-- Opening Marker --

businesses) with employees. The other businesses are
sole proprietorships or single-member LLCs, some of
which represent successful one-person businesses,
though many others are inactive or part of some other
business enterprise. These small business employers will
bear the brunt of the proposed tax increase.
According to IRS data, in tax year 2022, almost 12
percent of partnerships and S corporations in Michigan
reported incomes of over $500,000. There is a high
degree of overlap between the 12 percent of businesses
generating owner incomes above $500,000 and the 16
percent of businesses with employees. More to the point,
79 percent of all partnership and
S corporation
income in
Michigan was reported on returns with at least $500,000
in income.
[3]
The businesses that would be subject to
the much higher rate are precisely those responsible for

-- Closing Marker --
-- Opening Marker --

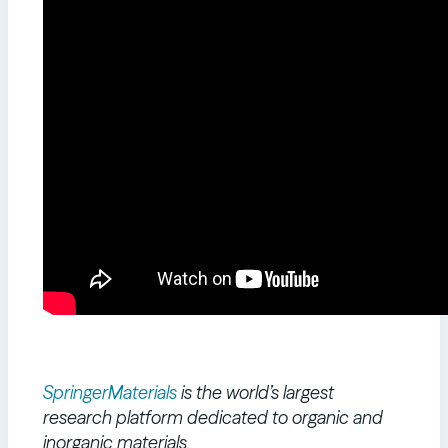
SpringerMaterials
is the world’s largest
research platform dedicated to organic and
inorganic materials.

-- Closing Marker --
-- Opening Marker --

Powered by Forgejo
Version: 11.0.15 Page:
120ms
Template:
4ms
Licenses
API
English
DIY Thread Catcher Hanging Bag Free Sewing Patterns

-- Closing Marker --

In the entries above, restate word for word the lines between the one holding "generating owner incomes" and the one holding "the much higher", inclusive, and nothing besides.

Exercise result
generating owner incomes above $500,000 and the 16
percent of businesses with employees. More to the point,
79 percent of all partnership and
S corporation
income in
Michigan was reported on returns with at least $500,000
in income.
[3]
The businesses that would be subject to
the much higher rate are precisely those responsible for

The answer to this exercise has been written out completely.